With all the elseworlds DC has done, it's amazed me how no one's done a Poor Batman, Low-Budget Batman or Working-Class Batman. Like would Bruce have become Batman if he hadn't been rich? I guess that might make him more similar to Daredevil since Matt Murdock is an Irish-Catholic working-class kid who became a lawyer and blind superhero and is a genuine underdog superhero.
But I'd argue that the thing about Bruce that's most appealing, for better and worse, that strong sense of vengeance, commitment, and determination crosses class lines and going forward with all the baggage being a rich guy has today, it might make more sense to make Batman work as a poor guy. I'd like a run on Batman similar to Cullen Bunn's MAGNETO which takes the great supervillain with all his resources and top-of-the-line tech and sends him on a low-budget with reduced powers and still shows the same intelligence, charisma, and determination at play.

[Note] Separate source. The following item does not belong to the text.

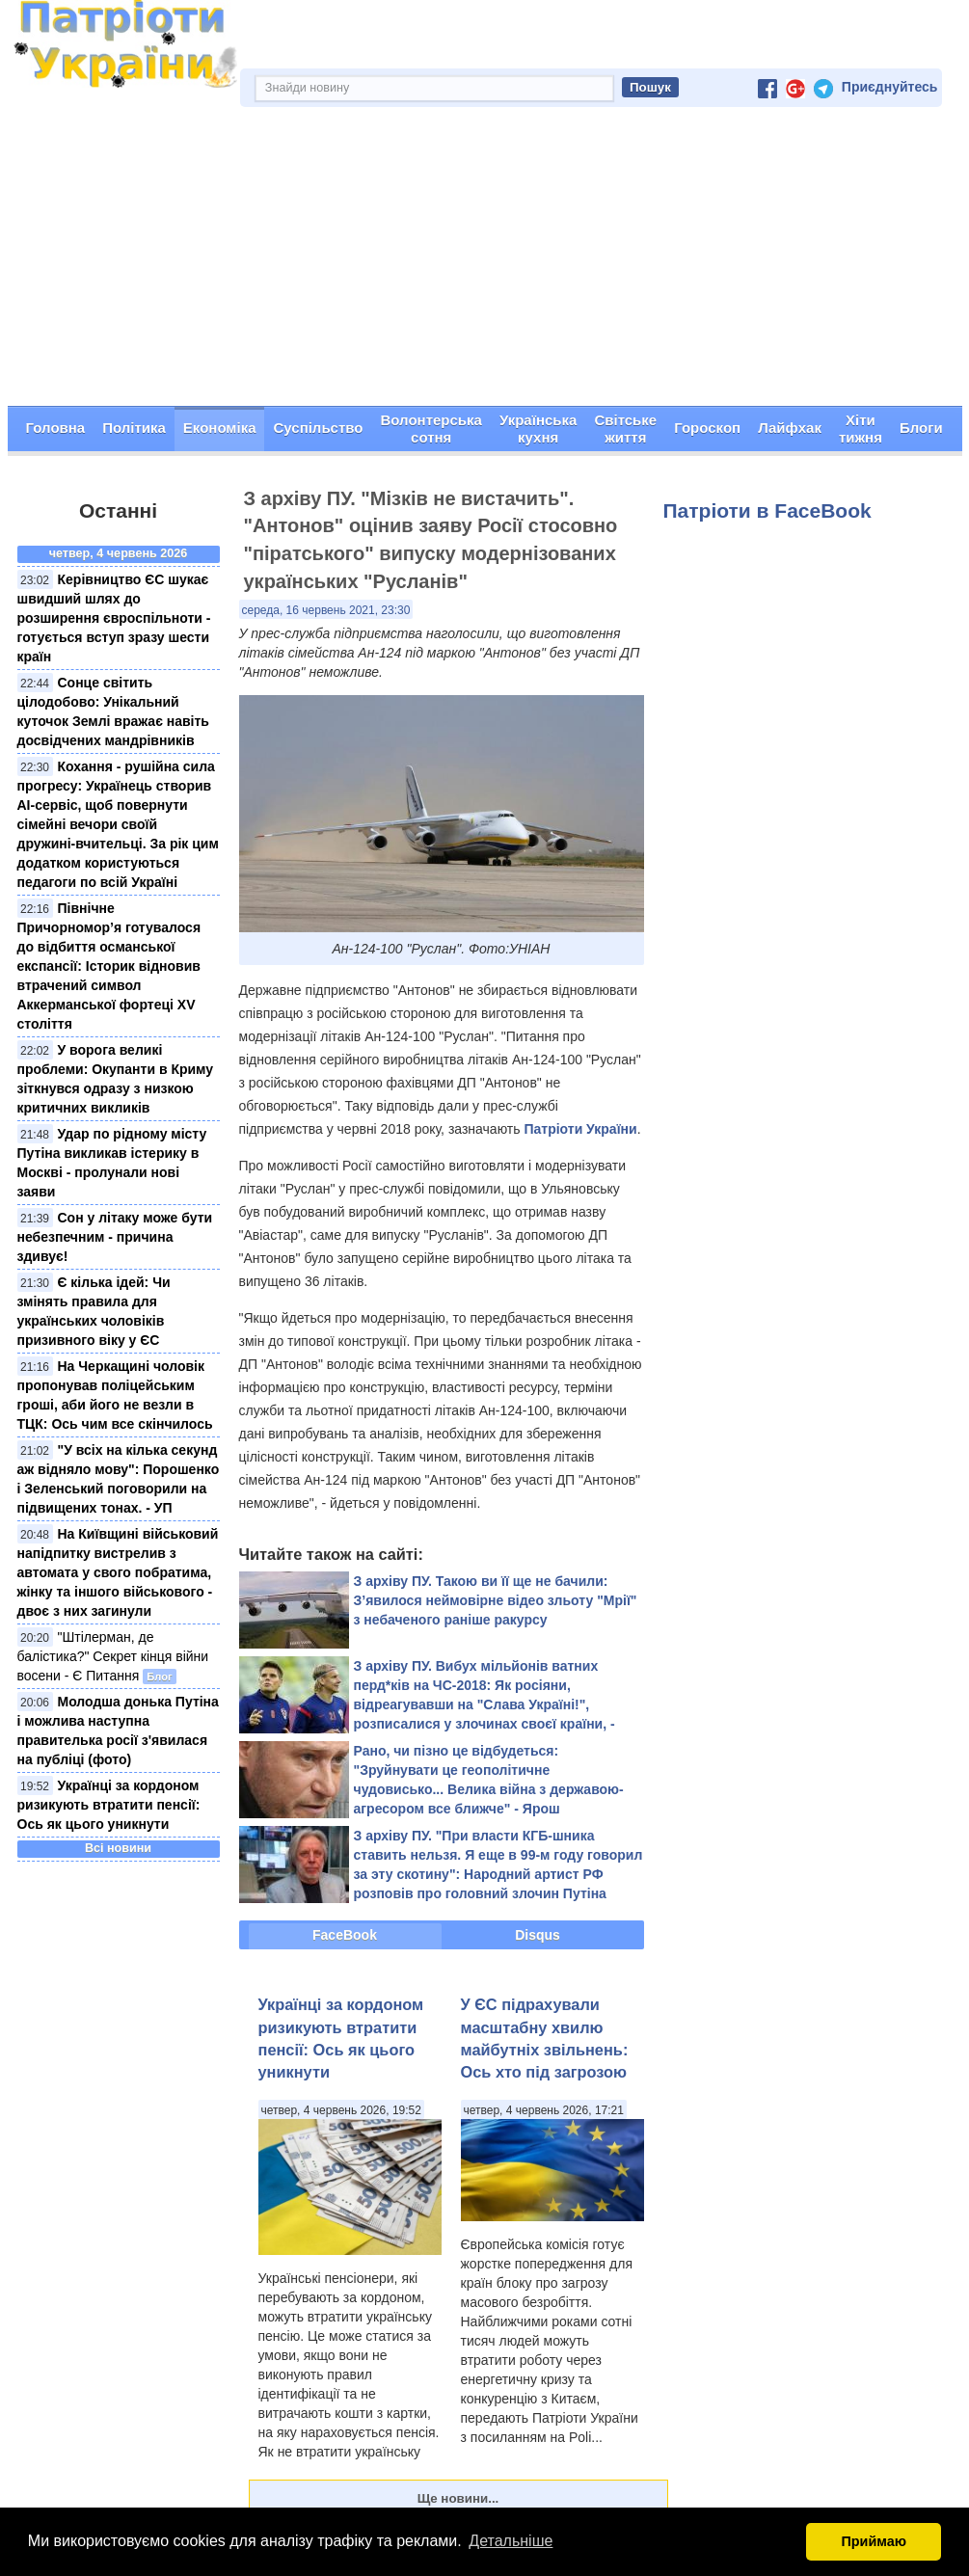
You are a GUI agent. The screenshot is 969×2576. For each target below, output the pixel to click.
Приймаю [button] (873, 2541)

Great points. Tom Holland's Peter is let down by the writing because they're not allowing him to have complicated feelings towards Tony Stark on a personal level.Relating back to Spider-Man and the understandable criticisms of his MCU portrayal, not just in terms of him coming off as a shallow parody of how middle-aged and older men think modern teenagers behave and think, but also the class issues in having Iron Man as his mentor and surrogate father figure in a way that's meant to be more positive than how things turned out between them in the comics, I would say the major disappointment of Homecoming was that while the Vulture made a rather good case against Peter idolizing Tony Stark, which was somewhat reinforced by Tony's own (arguably) imperious and neglectful style of mentorship, the plot didn't allow for Peter to fully reckon with Tony's character flaws (and arguable moral failures). I mean, hell, Captain America: Civil War had their beginning interactions end with Tony emotionally blackmailing Peter (by threatening to tell his Aunt May he was Spider-Man) into accompanying him to fight Captain America in Germany and not even giving him the full story, just his interpretation of what Cap was doing and why, as shown by Spidey's exchange with Cap when they actually fought, specifically, "You're wrong, but you think you're right. That makes you dangerous." (Projection much, Tony? After all, Avengers: Age of Ultron's plot was propelled in large part by him recklessly pushing ahead because he thought he was right, damn what anyone else had to say in terms of cautioning him against the course of action he'd decided to pursue.) Somehow, that never got addressed or rectified in any meaningful way before Tony's (heroic) death in Avengers: Endgame and even Far From Home's attempt via Happy Hogan to puncture the hero-worship bubble by explaining to Peter that Tony was as flawed and messed up as anyone else . . . still rang rather hollow given how he was practically canonized (made into a sainted figure) following his death, which I'd hope would be tackled more in a Disney+ MCU follow-up series like Armor Wars.